*** Block opens ***
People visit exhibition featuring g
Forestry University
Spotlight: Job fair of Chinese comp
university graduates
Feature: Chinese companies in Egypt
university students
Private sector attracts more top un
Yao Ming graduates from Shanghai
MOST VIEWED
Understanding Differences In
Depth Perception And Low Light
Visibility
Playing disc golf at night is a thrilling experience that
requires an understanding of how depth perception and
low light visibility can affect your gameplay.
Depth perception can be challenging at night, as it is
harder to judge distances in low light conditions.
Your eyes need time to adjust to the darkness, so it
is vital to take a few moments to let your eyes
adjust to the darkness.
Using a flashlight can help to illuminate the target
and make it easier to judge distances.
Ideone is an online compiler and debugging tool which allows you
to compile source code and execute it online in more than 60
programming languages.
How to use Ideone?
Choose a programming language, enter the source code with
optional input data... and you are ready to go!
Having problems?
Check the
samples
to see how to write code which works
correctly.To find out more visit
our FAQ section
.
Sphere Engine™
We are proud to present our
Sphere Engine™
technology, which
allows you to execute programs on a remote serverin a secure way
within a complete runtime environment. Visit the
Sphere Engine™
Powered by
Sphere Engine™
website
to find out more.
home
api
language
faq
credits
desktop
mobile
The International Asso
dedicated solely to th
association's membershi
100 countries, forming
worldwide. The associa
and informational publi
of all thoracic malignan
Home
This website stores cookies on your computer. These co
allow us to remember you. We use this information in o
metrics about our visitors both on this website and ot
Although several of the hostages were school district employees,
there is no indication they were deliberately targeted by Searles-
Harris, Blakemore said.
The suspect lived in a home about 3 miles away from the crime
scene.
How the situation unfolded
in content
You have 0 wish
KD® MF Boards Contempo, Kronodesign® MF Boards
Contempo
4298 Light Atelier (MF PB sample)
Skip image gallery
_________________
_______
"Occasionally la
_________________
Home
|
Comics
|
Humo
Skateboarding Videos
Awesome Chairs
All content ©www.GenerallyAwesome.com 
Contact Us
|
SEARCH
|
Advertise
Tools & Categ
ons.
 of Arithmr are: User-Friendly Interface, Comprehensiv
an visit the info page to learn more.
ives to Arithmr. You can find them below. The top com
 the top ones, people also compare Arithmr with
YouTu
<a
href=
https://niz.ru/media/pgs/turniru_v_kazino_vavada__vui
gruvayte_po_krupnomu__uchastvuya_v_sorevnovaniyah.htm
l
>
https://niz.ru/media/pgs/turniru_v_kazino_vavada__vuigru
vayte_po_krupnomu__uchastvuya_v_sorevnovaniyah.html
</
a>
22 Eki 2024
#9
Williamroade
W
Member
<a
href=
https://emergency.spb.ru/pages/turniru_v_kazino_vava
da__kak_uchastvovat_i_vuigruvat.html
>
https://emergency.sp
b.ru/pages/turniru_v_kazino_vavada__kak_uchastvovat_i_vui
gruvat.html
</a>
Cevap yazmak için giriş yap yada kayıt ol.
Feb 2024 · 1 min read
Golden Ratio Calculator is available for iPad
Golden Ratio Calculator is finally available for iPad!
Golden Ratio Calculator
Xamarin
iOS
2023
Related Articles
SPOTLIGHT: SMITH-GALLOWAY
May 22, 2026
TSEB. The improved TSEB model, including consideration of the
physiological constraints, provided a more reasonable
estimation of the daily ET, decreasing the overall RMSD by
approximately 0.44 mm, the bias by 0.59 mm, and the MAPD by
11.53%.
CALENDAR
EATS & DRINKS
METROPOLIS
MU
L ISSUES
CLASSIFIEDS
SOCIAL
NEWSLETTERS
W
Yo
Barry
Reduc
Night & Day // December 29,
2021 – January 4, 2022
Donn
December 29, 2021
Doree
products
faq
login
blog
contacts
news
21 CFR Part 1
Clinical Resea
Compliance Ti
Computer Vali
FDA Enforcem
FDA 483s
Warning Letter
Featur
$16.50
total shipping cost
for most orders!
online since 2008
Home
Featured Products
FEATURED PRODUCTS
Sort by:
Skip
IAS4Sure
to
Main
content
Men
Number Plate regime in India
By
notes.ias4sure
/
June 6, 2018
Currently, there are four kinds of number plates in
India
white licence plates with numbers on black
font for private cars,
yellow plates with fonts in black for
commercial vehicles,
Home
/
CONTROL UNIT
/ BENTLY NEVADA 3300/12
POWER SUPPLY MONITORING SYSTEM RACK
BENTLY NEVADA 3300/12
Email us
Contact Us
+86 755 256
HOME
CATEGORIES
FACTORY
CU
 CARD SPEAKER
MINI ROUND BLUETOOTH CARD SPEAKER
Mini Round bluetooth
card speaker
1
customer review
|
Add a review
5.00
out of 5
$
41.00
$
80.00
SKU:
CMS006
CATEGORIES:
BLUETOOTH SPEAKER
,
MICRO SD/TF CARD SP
*** Block closes ***
What to produce ▸ Looking back at the data above, tally each line that includes the word "allows", then answer with the total alone.

Answer for the task ▸ 2